WORK INSTRUCTIONS: Starting at the top line, print the entries below exactly as they are and skip every picture.

Transcribed page contents:
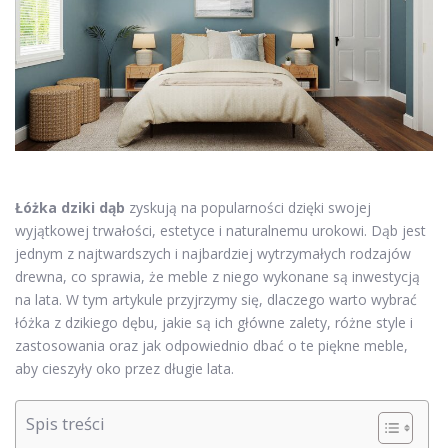
Łóżka dziki dąb
zyskują na popularności dzięki swojej
wyjątkowej trwałości, estetyce i naturalnemu urokowi. Dąb jest
jednym z najtwardszych i najbardziej wytrzymałych rodzajów
drewna, co sprawia, że meble z niego wykonane są inwestycją
na lata. W tym artykule przyjrzymy się, dlaczego warto wybrać
łóżka z dzikiego dębu, jakie są ich główne zalety, różne style i
zastosowania oraz jak odpowiednio dbać o te piękne meble,
aby cieszyły oko przez długie lata.
Spis treści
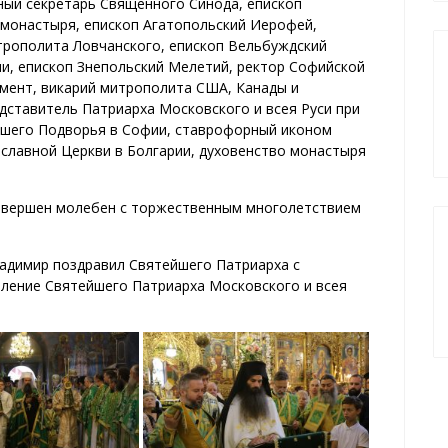
ный секретарь Священного Синода, епископ
 монастыря, епископ Агатопольский Иерофей,
трополита Ловчанского, епископ Вельбуждский
и, епископ Знепольский Мелетий, ректор Софийской
имент, викарий митрополита США, Канады и
дставитель Патриарха Московского и всея Руси при
ршего Подворья в Софии, ставрофорный иконом
славной Церкви в Болгарии, духовенство монастыря
овершен молебен с торжественным многолетствием
адимир поздравил Святейшего Патриарха с
вление Святейшего Патриарха Московского и всея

EXERCISE OUTPUT:
Łóżka dziki dąb
zyskują na popularności dzięki swojej
wyjątkowej trwałości, estetyce i naturalnemu urokowi. Dąb jest
jednym z najtwardszych i najbardziej wytrzymałych rodzajów
drewna, co sprawia, że meble z niego wykonane są inwestycją
na lata. W tym artykule przyjrzymy się, dlaczego warto wybrać
łóżka z dzikiego dębu, jakie są ich główne zalety, różne style i
zastosowania oraz jak odpowiednio dbać o te piękne meble,
aby cieszyły oko przez długie lata.
Spis treści
ный секретарь Священного Синода, епископ
 монастыря, епископ Агатопольский Иерофей,
трополита Ловчанского, епископ Вельбуждский
и, епископ Знепольский Мелетий, ректор Софийской
имент, викарий митрополита США, Канады и
дставитель Патриарха Московского и всея Руси при
ршего Подворья в Софии, ставрофорный иконом
славной Церкви в Болгарии, духовенство монастыря
овершен молебен с торжественным многолетствием
адимир поздравил Святейшего Патриарха с
вление Святейшего Патриарха Московского и всея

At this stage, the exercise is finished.